Start of Block

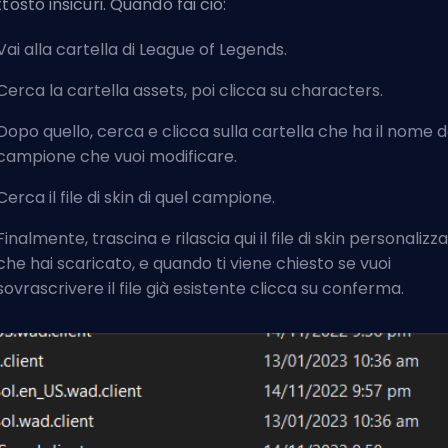
ttosto insicuri. Quando fai ciò:
Vai alla cartella di League of Legends.
Cerca la cartella assets, poi clicca su characters.
Dopo quello, cerca e clicca sulla cartella che ha il nome d
campione che vuoi modificare.
Cerca il file di skin di quel campione.
Finalmente, trascina e rilascia qui il file di skin personalizz
che hai scaricato, e quando ti viene chiesto se vuoi
sovrascrivere il file già esistente clicca su conferma.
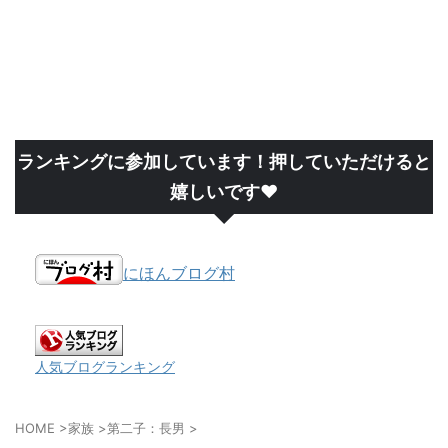
ランキングに参加しています！押していただけると
嬉しいです❤
にほんブログ村
人気ブログランキング
HOME
>
家族
>
第二子：長男
>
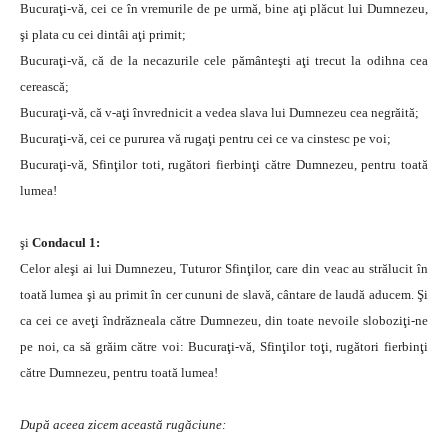
Bucuraţi-vă, cei ce în vremurile de pe urmă, bine aţi plăcut lui Dumnezeu,
şi plata cu cei dintâi aţi primit;
Bucuraţi-vă, că de la necazurile cele pământeşti aţi trecut la odihna cea
cerească;
Bucuraţi-vă, că v-aţi învrednicit a vedea slava lui Dumnezeu cea negrăită;
Bucuraţi-vă, cei ce pururea vă rugaţi pentru cei ce va cinstesc pe voi;
Bucuraţi-vă, Sfinţilor toti, rugători fierbinţi către Dumnezeu, pentru toată
lumea!
şi
Condacul 1:
Celor aleşi ai lui Dumnezeu, Tuturor Sfinţilor, care din veac au strălucit în
toată lumea şi au primit în cer cununi de slavă, cântare de laudă aducem. Şi
ca cei ce aveţi îndrăzneala către Dumnezeu, din toate nevoile sloboziţi-ne
pe noi, ca să grăim către voi: Bucuraţi-vă, Sfinţilor toţi, rugători fierbinţi
către Dumnezeu, pentru toată lumea!
După aceea zicem această rugăciune:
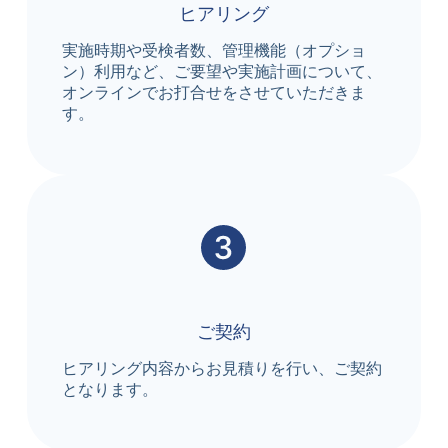
ヒアリング
実施時期や受検者数、管理機能（オプショ
ン）利用など、ご要望や実施計画について、
オンラインでお打合せをさせていただきま
す。
ご契約
ヒアリング内容からお見積りを行い、ご契約
となります。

End of Block

▶ [What to work on]: Return each line of the entries that holds the string "skin".

▶ [Written answer]:
Cerca il file di skin di quel campione.
Finalmente, trascina e rilascia qui il file di skin personalizz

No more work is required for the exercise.